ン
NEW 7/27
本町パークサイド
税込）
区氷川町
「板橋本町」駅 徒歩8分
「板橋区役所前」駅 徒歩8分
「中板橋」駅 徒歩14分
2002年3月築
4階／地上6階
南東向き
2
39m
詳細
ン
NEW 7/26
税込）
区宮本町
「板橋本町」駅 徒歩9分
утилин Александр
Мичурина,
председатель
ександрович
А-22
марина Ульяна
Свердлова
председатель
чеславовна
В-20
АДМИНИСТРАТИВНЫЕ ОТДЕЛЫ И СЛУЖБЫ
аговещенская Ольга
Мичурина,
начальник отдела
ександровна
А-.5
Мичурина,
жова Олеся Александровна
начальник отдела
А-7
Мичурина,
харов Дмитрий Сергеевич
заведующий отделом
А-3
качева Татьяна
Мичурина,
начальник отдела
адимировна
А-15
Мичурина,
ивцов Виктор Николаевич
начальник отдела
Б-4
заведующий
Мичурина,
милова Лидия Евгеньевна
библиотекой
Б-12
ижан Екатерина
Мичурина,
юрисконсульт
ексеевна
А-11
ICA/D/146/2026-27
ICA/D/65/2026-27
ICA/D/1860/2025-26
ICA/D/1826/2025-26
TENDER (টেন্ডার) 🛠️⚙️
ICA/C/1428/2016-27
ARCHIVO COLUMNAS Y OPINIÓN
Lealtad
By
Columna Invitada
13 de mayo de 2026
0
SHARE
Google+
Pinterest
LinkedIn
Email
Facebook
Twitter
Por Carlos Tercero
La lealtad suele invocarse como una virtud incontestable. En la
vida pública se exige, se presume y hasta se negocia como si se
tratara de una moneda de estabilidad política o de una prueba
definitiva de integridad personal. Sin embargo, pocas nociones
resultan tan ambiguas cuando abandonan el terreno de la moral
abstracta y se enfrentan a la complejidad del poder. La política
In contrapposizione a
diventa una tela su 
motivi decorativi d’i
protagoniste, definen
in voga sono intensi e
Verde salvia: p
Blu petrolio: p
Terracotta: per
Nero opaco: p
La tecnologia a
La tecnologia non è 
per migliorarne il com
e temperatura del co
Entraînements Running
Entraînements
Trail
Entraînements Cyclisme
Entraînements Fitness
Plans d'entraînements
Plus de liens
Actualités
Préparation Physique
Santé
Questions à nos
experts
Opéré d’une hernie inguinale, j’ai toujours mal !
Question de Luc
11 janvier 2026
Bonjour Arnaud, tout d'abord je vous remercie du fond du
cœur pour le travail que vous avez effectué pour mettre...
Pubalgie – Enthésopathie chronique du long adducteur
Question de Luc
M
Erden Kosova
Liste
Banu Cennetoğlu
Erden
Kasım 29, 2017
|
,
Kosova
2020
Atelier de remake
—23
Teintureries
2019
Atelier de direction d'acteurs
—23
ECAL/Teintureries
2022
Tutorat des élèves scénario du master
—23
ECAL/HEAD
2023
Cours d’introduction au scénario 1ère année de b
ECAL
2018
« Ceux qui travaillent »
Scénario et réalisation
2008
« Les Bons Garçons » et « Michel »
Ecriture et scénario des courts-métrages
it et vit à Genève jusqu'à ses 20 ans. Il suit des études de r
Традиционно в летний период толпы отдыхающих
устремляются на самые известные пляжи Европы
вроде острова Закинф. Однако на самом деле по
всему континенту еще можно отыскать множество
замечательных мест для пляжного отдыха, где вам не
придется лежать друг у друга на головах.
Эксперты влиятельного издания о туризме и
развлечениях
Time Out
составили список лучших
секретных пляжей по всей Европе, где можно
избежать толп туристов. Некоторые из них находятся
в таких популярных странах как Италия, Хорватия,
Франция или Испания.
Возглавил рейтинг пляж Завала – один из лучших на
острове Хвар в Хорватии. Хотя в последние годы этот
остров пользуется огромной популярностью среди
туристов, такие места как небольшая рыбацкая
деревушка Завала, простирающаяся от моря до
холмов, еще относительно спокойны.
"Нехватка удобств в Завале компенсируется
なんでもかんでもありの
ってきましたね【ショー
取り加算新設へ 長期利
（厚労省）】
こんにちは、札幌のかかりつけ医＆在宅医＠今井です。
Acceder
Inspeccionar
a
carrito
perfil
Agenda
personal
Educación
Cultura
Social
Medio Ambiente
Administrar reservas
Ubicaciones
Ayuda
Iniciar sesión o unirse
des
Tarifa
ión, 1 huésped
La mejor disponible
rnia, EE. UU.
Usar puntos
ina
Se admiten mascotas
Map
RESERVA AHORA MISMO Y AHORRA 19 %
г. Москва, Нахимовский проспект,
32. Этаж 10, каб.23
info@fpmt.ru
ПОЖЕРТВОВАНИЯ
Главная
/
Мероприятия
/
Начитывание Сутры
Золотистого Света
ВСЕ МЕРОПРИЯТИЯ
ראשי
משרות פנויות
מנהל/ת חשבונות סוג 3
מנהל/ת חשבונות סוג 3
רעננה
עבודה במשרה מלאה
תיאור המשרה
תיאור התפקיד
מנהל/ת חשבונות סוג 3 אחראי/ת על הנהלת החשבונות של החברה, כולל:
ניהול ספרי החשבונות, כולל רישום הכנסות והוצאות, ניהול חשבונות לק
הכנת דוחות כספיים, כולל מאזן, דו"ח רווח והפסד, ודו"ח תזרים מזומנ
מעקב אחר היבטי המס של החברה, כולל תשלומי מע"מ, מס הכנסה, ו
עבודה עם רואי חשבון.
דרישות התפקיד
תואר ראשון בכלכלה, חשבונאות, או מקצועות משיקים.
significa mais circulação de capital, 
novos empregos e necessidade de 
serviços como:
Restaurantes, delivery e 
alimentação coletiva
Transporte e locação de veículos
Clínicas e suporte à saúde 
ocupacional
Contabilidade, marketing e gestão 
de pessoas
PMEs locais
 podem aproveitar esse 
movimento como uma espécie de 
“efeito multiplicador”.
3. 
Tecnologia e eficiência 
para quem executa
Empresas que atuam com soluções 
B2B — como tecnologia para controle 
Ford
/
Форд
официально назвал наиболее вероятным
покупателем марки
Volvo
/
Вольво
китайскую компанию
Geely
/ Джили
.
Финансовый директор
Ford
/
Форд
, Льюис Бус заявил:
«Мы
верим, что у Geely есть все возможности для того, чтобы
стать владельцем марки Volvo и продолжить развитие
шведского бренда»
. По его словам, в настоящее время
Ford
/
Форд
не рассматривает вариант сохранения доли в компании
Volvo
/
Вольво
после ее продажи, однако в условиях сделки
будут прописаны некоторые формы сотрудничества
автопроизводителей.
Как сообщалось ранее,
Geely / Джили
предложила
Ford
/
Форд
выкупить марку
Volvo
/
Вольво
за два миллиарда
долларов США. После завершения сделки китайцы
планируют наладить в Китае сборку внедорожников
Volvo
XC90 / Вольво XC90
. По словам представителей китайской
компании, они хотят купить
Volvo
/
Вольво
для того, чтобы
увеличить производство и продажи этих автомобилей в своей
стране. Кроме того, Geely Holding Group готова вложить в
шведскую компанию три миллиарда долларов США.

• [Directions]
Send back exactly the lines of the listing above starting at the one with "ניהול ספרי החשבונות, כולל" and ending at the one with "movimento como uma espécie de", inclusive, and no others.

• [Expected answer]
ניהול ספרי החשבונות, כולל רישום הכנסות והוצאות, ניהול חשבונות לק
הכנת דוחות כספיים, כולל מאזן, דו"ח רווח והפסד, ודו"ח תזרים מזומנ
מעקב אחר היבטי המס של החברה, כולל תשלומי מע"מ, מס הכנסה, ו
עבודה עם רואי חשבון.
דרישות התפקיד
תואר ראשון בכלכלה, חשבונאות, או מקצועות משיקים.
significa mais circulação de capital, 
novos empregos e necessidade de 
serviços como:
Restaurantes, delivery e 
alimentação coletiva
Transporte e locação de veículos
Clínicas e suporte à saúde 
ocupacional
Contabilidade, marketing e gestão 
de pessoas
PMEs locais
 podem aproveitar esse 
movimento como uma espécie de 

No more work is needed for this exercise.